Spices are a tasty and effective way to improve your digestion. These spice blends are basic, simple ways to perk up your digestion, which will help you pull more nourishment out of your food, and save time and money making really great homemade food.

What do these spices do for me? It’s just flavor, right?

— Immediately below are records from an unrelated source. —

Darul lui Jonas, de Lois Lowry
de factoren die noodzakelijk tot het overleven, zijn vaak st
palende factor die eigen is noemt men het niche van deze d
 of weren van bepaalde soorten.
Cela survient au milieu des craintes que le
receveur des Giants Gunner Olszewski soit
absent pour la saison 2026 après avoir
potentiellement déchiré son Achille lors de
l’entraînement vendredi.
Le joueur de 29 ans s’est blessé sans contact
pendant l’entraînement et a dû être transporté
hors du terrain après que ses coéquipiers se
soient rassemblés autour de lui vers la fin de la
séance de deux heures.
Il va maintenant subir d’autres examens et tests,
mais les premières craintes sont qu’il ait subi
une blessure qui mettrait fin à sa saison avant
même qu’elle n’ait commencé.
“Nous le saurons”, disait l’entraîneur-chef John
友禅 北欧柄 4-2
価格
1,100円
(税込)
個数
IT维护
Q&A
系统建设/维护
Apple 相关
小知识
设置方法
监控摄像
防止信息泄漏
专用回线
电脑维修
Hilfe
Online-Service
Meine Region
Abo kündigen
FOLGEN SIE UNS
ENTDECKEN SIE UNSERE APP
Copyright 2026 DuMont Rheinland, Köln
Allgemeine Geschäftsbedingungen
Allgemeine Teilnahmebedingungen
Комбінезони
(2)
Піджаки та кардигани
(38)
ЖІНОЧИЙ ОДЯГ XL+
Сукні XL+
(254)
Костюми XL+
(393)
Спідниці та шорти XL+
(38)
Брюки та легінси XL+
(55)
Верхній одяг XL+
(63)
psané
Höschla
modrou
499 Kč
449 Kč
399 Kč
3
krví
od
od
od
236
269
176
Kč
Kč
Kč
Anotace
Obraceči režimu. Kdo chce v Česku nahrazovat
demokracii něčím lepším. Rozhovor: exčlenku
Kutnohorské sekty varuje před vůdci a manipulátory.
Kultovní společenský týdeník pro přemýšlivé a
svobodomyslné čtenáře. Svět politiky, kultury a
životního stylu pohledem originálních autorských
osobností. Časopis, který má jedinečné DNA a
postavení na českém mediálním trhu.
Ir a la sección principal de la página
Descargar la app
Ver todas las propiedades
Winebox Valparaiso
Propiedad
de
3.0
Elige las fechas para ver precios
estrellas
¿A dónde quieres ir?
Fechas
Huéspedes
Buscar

Spices are sometimes herbs, and often are the seed of a plant. They hold all the potential energy that plant has dedicated to it’s future offspring. Just like herbs, spices offer many health benefits. In Ayurvedic approach to cooking, fall and winter are times to use more spice for more energy in your food and to warm up your digestion so you can reap the full benefits of your nourishment.  Here’s the benefits of the spices in the recipes below:

  • Coriander: balances digestion to offset spicy food and prpotect from acidity, binds toxins in the blood, calms the mind, relieves gas and constipation
  • Cumin:  Stimulates digestion, helps eliminate toxins and congestions, feeds friendly gut bacteria, hellps with nutrient absorption
  • Fennel: Balances your digestion, increasing or decreasing acidity as needed
  • Turmeric: helps cleanse and break down fat in the liver, anti-inflammatory qualities, anti-oxident, improves digestion and immune system
  • Ginger: Strengthens digestive and circulatory systems, breaks down fat in the stomach, relieves constipation, decreases inflammation and mucus, antiviral and antibacterial. Ginger is considered a “universal medicine” because it supports so many body systems and helps to bring them into balance.
  • Cardamom:helps calm nerves, aids digestion, helps eliminate toxins
  • Cinnamon:  improves circulation, warms the digestion, helps relieve coughs and colds, helps with glucose and carbohydrate metabolism
  • Cloves:  Helps warm and improve digestion, reduces toxins and congestions, soothes coughs, strengthens the circulatory system.
  • Nutmeg: Calms the mind, promotes sleep, relieves coughs and colds, increases nutrient absorption in the colon and stops diahrea, supports men’s energy, decreases morning sickness

(Information credit to What to Eat For How You Feel by Divya Alter.)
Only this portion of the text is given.